(Exercise) The pictures are to be omitted when the entries are reproduced exactly.

....

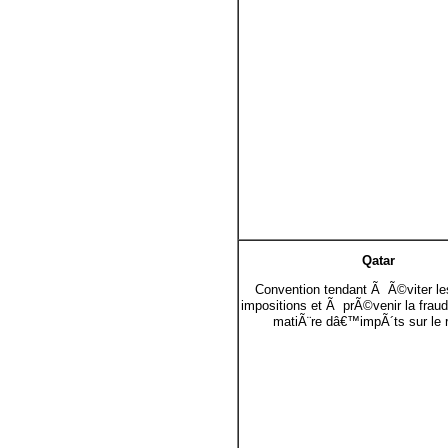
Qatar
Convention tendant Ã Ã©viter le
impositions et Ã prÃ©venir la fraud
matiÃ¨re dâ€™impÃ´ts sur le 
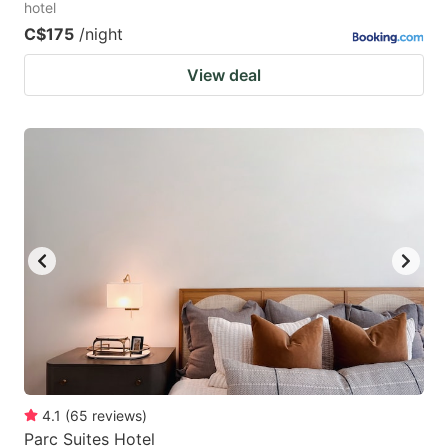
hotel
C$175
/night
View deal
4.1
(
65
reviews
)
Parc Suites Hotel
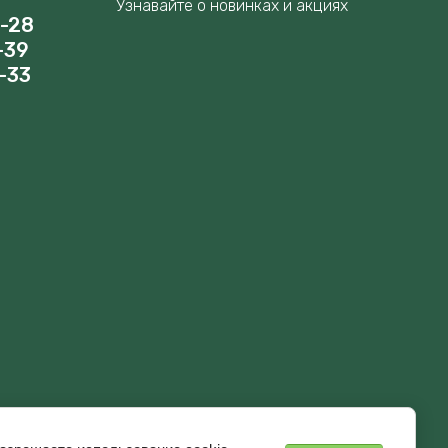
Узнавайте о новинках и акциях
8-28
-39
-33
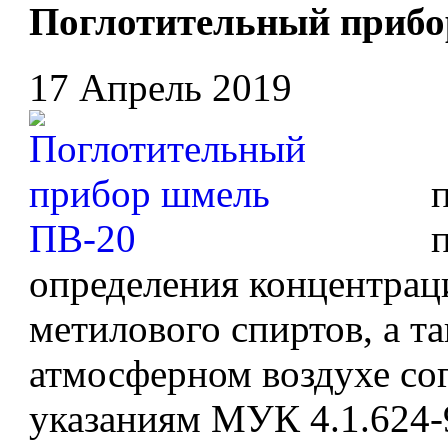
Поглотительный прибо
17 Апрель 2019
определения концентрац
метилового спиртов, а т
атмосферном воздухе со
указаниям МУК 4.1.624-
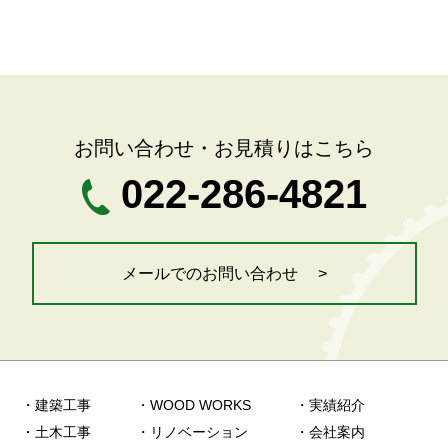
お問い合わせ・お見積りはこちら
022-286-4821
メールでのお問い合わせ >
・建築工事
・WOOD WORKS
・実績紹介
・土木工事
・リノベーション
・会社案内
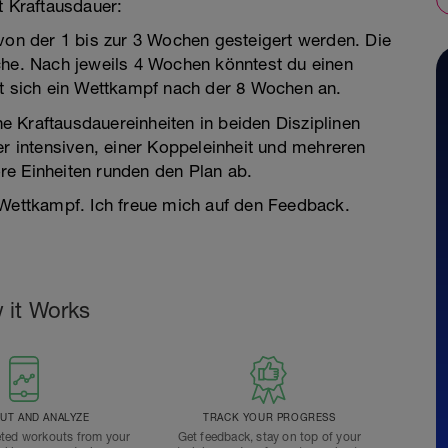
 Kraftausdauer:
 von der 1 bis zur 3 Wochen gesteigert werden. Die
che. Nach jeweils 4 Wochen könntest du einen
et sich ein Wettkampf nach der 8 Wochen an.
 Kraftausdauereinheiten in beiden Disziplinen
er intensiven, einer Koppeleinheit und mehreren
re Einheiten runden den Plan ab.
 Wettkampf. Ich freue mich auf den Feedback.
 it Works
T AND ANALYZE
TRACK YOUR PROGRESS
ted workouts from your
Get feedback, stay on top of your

....

(Response area)
Qatar
Convention tendant Ã Ã©viter le
impositions et Ã prÃ©venir la fraud
matiÃ¨re dâ€™impÃ´ts sur le 
hotel
C$175
/night
View deal
4.1
(
65
reviews
)
Parc Suites Hotel
Узнавайте о новинках и акциях
8-28
-39
-33
Поглотительный прибо
17 Апрель 2019
определения концентрац
метилового спиртов, а т
атмосферном воздухе со
указаниям МУК 4.1.624-
お問い合わせ・お見積りはこちら
022-286-4821
メールでのお問い合わせ >
・建築工事
・WOOD WORKS
・実績紹介
・土木工事
・リノベーション
・会社案内
 Kraftausdauer:
 von der 1 bis zur 3 Wochen gesteigert werden. Die
che. Nach jeweils 4 Wochen könntest du einen
et sich ein Wettkampf nach der 8 Wochen an.
 Kraftausdauereinheiten in beiden Disziplinen
er intensiven, einer Koppeleinheit und mehreren
re Einheiten runden den Plan ab.
 Wettkampf. Ich freue mich auf den Feedback.
 it Works
T AND ANALYZE
TRACK YOUR PROGRESS
ted workouts from your
Get feedback, stay on top of your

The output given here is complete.